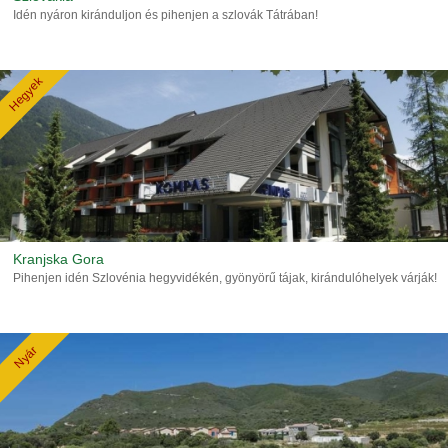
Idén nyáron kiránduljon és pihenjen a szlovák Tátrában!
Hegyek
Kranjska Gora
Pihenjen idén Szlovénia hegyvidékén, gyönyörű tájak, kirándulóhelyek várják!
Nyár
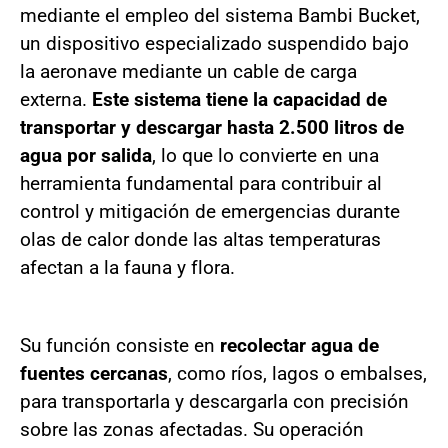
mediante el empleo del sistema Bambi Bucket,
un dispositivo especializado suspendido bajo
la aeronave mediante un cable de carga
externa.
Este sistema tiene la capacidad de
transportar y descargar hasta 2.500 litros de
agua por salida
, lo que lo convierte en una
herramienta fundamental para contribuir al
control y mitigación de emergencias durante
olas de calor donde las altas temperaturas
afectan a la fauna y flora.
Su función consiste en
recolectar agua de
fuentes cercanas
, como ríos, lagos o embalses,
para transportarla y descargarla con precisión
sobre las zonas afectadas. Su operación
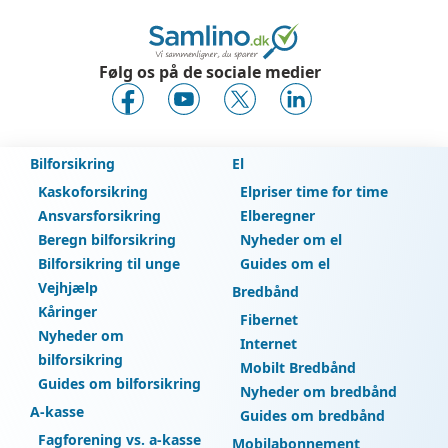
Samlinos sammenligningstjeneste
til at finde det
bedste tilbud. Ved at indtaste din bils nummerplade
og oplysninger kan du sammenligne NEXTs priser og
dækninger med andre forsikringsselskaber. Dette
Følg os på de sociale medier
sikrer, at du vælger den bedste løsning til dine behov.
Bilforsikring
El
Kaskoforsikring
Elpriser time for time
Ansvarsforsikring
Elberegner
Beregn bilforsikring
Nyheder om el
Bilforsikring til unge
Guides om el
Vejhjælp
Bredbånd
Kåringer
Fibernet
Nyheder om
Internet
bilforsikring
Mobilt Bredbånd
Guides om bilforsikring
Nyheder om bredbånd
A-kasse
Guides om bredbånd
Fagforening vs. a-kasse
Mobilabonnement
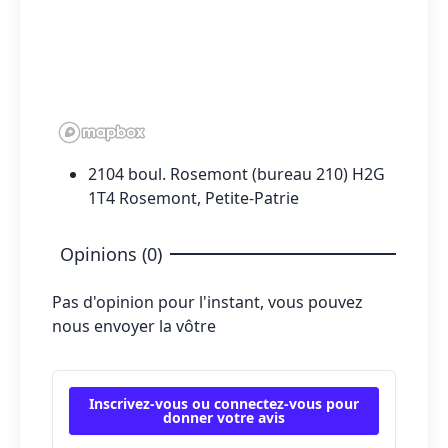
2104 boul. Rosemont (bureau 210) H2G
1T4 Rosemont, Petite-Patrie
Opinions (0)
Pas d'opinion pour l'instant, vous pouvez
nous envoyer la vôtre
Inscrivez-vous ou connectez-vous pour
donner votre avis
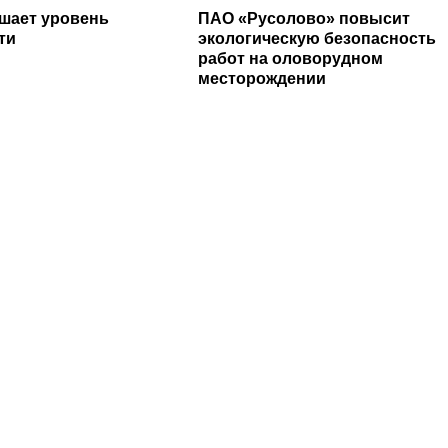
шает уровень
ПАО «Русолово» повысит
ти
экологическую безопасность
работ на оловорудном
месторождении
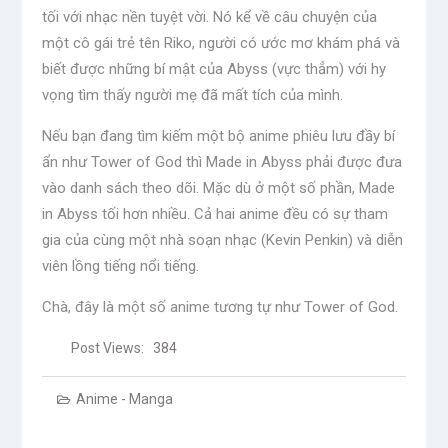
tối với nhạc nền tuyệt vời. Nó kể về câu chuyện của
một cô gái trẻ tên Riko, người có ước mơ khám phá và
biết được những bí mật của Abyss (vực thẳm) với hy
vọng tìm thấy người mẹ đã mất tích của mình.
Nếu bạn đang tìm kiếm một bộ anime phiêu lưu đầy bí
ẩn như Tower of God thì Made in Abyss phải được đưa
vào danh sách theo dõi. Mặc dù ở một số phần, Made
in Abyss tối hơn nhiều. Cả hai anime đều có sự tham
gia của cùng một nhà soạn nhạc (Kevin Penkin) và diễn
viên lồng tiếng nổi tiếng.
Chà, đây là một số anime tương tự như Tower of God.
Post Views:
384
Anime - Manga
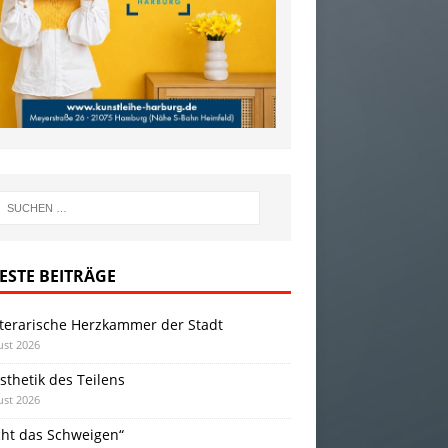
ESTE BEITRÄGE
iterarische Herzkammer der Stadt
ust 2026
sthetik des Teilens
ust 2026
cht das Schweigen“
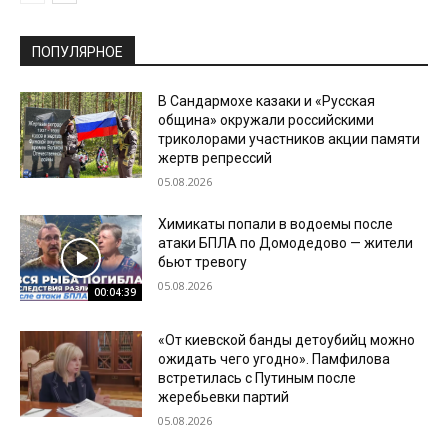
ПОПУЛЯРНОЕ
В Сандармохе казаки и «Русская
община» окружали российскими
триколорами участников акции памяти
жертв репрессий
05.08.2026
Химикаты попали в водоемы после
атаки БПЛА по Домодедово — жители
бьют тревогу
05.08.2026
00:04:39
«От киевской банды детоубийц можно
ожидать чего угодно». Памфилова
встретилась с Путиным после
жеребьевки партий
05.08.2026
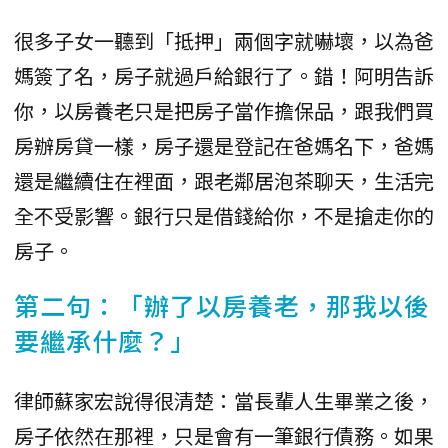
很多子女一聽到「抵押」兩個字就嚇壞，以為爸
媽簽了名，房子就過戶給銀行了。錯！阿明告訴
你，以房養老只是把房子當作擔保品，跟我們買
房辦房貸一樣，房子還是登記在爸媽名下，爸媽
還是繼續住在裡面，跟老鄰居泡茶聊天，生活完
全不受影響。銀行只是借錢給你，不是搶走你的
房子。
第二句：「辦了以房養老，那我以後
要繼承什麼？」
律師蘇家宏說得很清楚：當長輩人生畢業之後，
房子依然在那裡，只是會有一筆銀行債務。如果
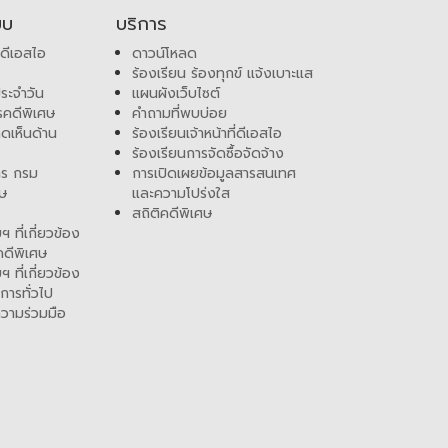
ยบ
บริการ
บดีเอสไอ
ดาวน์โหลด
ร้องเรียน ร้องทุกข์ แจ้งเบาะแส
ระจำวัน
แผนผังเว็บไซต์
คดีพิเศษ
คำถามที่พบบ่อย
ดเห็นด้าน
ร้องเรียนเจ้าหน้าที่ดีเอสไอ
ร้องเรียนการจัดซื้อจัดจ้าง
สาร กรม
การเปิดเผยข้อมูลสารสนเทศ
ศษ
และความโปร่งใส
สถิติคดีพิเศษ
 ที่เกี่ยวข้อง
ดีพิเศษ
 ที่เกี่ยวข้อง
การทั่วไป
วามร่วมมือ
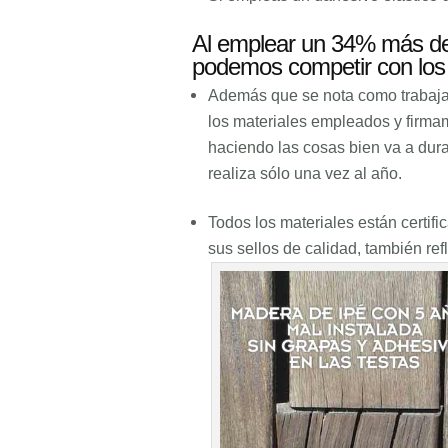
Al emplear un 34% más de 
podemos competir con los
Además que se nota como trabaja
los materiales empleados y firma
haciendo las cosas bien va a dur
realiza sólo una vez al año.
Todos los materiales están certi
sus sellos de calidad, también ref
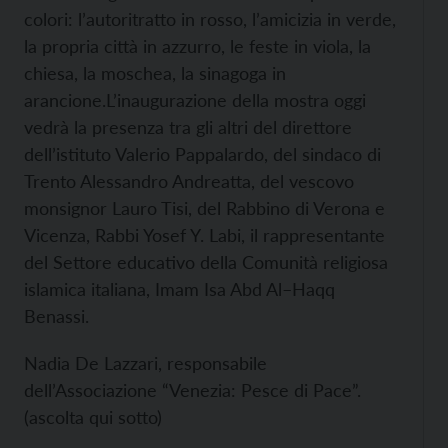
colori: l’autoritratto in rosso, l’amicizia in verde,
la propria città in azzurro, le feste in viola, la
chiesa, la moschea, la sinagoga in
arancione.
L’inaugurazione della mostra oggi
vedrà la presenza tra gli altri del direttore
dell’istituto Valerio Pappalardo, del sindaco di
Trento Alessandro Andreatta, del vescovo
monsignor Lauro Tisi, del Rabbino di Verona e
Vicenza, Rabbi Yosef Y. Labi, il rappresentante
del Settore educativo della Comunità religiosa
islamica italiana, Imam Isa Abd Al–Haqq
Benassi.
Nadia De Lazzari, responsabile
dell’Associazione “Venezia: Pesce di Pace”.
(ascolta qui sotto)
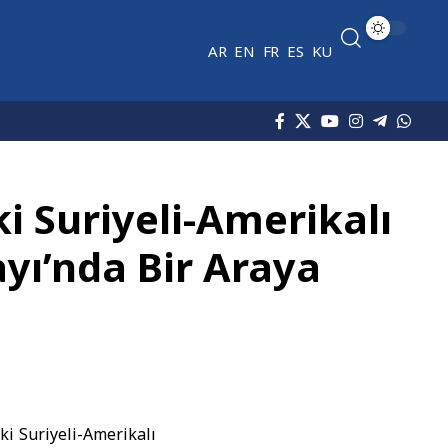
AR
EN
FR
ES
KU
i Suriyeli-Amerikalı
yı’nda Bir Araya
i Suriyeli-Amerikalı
==============================
Look through the entries above and copy each line that has "người" in it.

một cô gái trẻ tên Riko, người có ước mơ khám phá và
vọng tìm thấy người mẹ đã mất tích của mình.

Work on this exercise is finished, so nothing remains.